If you were to use cross-validation to pick the cp parameter for the CART model, the accuracy
would increase to about the same as the random forest model.
So by using a bag-of-words approach and these models, we can reasonably predict sentiment even with a relatively small data set of tweets.
we are creating a logistic regression model called as tweetLogN for Negative and tweetLogP for the Positive, for logistic regression we use function glm with family binomial.
Build the model for the Negative sentiment, using all independent variables as predictors:
tweetLogN <- glm(Negative ~ . , data = trainSparseNegative, family = "binomial")
## Warning: glm.fit: algorithm did not converge
## Warning: glm.fit: fitted probabilities numerically 0 or 1 occurred
# summary(tweetLogN)
Build the model for the Positive sentiment, using all independent variables as predictors:
tweetLogP <- glm(Positive ~ . , data = trainSparsePositive, family = "binomial")
## Warning: glm.fit: algorithm did not converge
## Warning: glm.fit: fitted probabilities numerically 0 or 1 occurred
# summary(tweetLogP)
Prediction the accuracy of this model on the testing set for negative:
tweetLog_predict_testN <- predict(tweetLogN, type = "response", newdata = testSparseNegative)
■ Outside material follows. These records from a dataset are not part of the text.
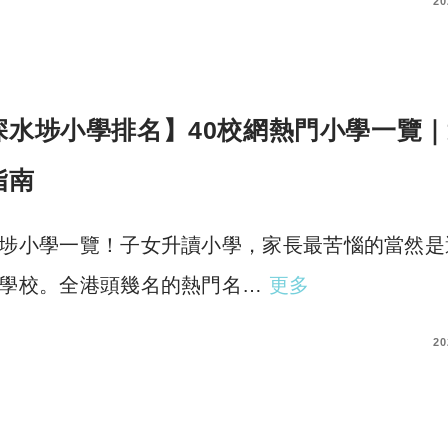
COMMENTS
20
深水埗小學排名】40校網熱門小學一覽｜
指南
埗小學一覽！子女升讀小學，家長最苦惱的當然是
學校。全港頭幾名的熱門名…
更多
COMMENTS
20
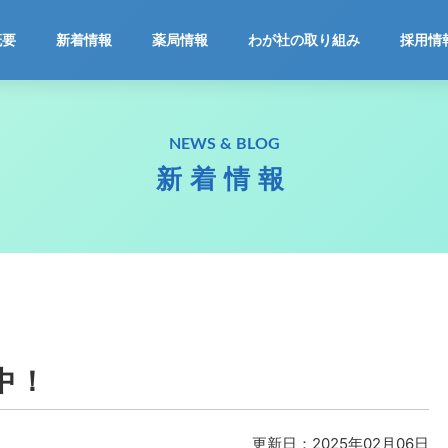
ホーム
概要
新着情報
薬局情報
わが社の取り組み
採用情
会社概要
NEWS & BLOG
新着情報
新着情報
薬局情報
わが社の取り組み
採用情報
中！
お問合せ
更新日：2025年02月06日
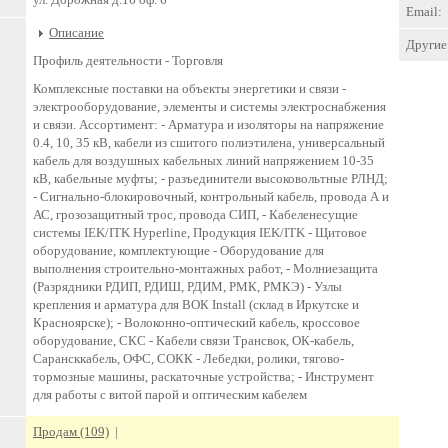
Email:
Описание
Другие 
Профиль деятельности -
Торговля
Комплексные поставки на объекты энергетики и связи -
электрооборудование, элементы и системы электроснабжения
и связи. Ассортимент: - Арматура и изоляторы на напряжение
0.4, 10, 35 кВ, кабели из сшитого полиэтилена, универсальный
кабель для воздушных кабельных линий напряжением 10-35
кВ, кабельные муфты; - разъединители высоковольтные РЛНД;
- Сигнально-блокировочный, контрольный кабель, провода А и
АС, грозозащитный трос, провода СИП, - Кабеленесущие
системы IEK/ITK Hyperline, Продукция IEK/ITK - Щитовое
оборудование, комплектующие - Оборудование для
выполнения строительно-монтажных работ, - Молниезащита
(Разрядники РДИП, РДИШ, РДИМ, РМК, РМКЭ) - Узлы
крепления и арматура для ВОК Install (склад в Иркутске и
Красноярске); - Волоконно-оптический кабель, кроссовое
оборудование, СКС - Кабели связи Трансвок, ОК-кабель,
Сарансккабель, ОФС, СОКК - Лебедки, ролики, тягово-
тормозные машины, раскаточные устройства; - Инструмент
для работы с витой парой и оптическим кабелем
Продам (109)
|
## Warning in predict.lm(object, newdata, se.fit, scale = 1, type =
## ifelse(type == : prediction from a rank-deficient fit may be misleading
Prediction the accuracy of this model on the testing set for positive:
tweetLog_predict_testP <- predict(tweetLogP, type = "response", newdata = testSparsePositive)
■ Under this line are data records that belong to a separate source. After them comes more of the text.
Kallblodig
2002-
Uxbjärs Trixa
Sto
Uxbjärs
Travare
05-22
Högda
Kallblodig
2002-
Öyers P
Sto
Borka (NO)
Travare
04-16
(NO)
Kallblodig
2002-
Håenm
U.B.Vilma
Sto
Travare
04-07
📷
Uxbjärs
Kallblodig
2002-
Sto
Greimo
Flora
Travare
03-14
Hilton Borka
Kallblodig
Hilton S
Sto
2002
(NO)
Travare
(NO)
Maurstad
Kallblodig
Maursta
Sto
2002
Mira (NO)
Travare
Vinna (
## Warning in predict.lm(object, newdata, se.fit, scale = 1, type =
## ifelse(type == : prediction from a rank-deficient fit may be misleading
Confusion matrix for negative with threshold more then 0.5:
cmat_logRegrN <- table(testSparseNegative$Negative, tweetLog_predict_testN > 0.5)
cmat_logRegrN
##
## FALSE TRUE
## FALSE 280 20
## TRUE 21 34
accu_logRegrN <- (cmat_logRegrN[1,1] + cmat_logRegrN[2,2])/sum(cmat_logRegrN)
Confusion matrix for positive with threshold more then 0.5:
cmat_logRegrP <- table(testSparsePositive$Positive, tweetLog_predict_testP > 0.5)
cmat_logRegrP
##
## FALSE TRUE
## FALSE 313 22
## TRUE 4 16
accu_logRegrP <- (cmat_logRegrP[1,1] + cmat_logRegrP[2,2])/sum(cmat_logRegrP)
The overall accuracy of this logistic regression model is 0.8845 for Negative and __ 0.9268__ for Positive sentiment
which is worse than the baseline (?!).
If you were to compute the accuracy on the training set instead, you would see that the model does
really well on the training set.
This is an example of over-fitting. The model fits the training set really well, but does not
perform well on the test set.
A logistic regression model with a large number of variables is particularly at risk for overfitting.